Williston is a city in and the county seat of Williams County, North Dakota, United States. The 2020 census gave its population as 29,160, making Williston the sixth-most populous city in North Dakota.

It is near the southeast edge of the Williston Basin, named after the city. This huge subterranean geologic feature is known for its rich deposits of petroleum, coal, and potash, which contributed to the city's population nearly doubling between 2010 and 2020, due largely to the North Dakota oil boom.

Williston's newspaper is the weekly Williston Herald. Williston is the home of Williston State College and the Miss North Dakota Scholarship Pageant.

==History==
Founded in 1887, Williston was named for Daniel Willis James, a merchant and capitalist, by his friend, railroad magnate James J. Hill.
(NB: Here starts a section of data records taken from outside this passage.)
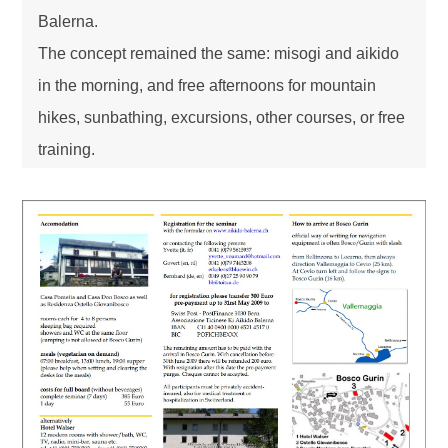
Balerna.
The concept remained the same: misogi and aikido
in the morning, and free afternoons for mountain
hikes, sunbathing, excursions, other courses, or free
training.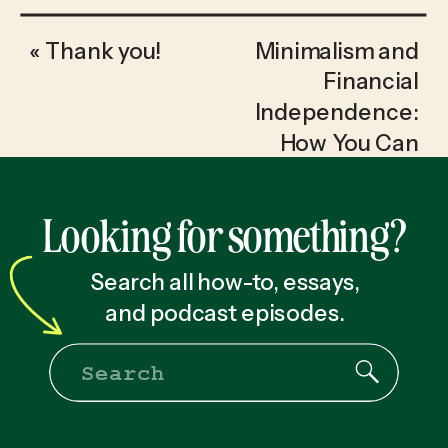
«
Thank you!
Minimalism and
Financial
Independence:
How You Can
Reach Retirement
20 Years Sooner
»
Looking for something?
Search all how-to, essays,
and podcast episodes.
Search
for: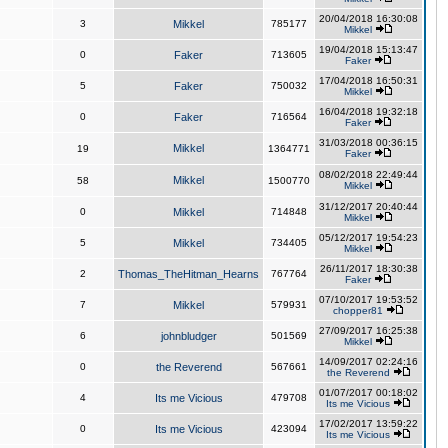
20/04/2018 16:30:08
3
Mikkel
785177
Mikkel
19/04/2018 15:13:47
0
Faker
713605
Faker
17/04/2018 16:50:31
5
Faker
750032
Mikkel
16/04/2018 19:32:18
0
Faker
716564
Faker
31/03/2018 00:36:15
Mikkel
19
1364771
Faker
08/02/2018 22:49:44
Mikkel
58
1500770
Mikkel
31/12/2017 20:40:44
0
Mikkel
714848
Mikkel
05/12/2017 19:54:23
5
Mikkel
734405
Mikkel
26/11/2017 18:30:38
2
Thomas_TheHitman_Hearns
767764
Faker
07/10/2017 19:53:52
7
Mikkel
579931
chopper81
27/09/2017 16:25:38
6
johnbludger
501569
Mikkel
14/09/2017 02:24:16
0
the Reverend
567661
the Reverend
01/07/2017 00:18:02
4
Its me Vicious
479708
Its me Vicious
17/02/2017 13:59:22
0
Its me Vicious
423094
Its me Vicious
In 1907 Williston was the site of a rolling cyclone that killed two people.

==Geography==
Williston is located at the crossroads of U.S. Highways 2 and 85, near the confluence of the Yellowstone and Missouri rivers, at the upper end of the Lake Sakakawea.
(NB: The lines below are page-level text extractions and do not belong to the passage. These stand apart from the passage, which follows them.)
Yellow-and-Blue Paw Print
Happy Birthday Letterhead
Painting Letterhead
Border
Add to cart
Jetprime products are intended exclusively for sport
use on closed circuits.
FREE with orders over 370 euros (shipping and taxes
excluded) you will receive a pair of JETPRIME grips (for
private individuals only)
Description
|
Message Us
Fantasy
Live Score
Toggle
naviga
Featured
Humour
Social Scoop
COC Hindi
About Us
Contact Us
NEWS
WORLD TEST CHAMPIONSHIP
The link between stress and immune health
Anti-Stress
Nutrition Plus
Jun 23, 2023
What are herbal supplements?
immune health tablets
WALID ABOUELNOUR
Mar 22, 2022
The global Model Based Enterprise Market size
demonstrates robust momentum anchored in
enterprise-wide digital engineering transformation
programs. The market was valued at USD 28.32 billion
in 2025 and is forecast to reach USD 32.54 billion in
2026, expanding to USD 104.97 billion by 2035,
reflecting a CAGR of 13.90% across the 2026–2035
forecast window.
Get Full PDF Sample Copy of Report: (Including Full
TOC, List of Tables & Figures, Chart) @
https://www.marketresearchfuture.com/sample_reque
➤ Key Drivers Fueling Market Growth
According to the United States Census Bureau, the city has an area of 25.875 sqmi, of which 25.734 sqmi is land and 0.141 sqmi is water.

The municipality is 18 mi from the Montana-North Dakota border and 60 mi from the Canadian border.

===Climate===
Williston has a cold semi-arid climate; closely bordering upon a warm-summer humid continental climate. It is part of USDA Hardiness zone 4a. The normal monthly mean temperature ranges from 11.5 °F in January to 70.4 °F in July. On average, there are 2 days that reach 100 °F or higher, 22 days of 90 °F+ highs, 39 days with a low of 0 °F or below, 7 days with lows plummeting to at least −20 °F, and 6 days that do not rise above 0 °F annually. The average window for freezing temperatures is September 20 through May 21, allowing a growing season of 121 days; . Extreme temperatures officially range from −50 °F on December 23, 1983 and February 16, 1936 up to 110 °F on July 5, 1936; the record cold daily maximum is −29 °F on January 16, 1930, while, conversely, the record warm daily minimum is 78 °F last set July 19, 1974.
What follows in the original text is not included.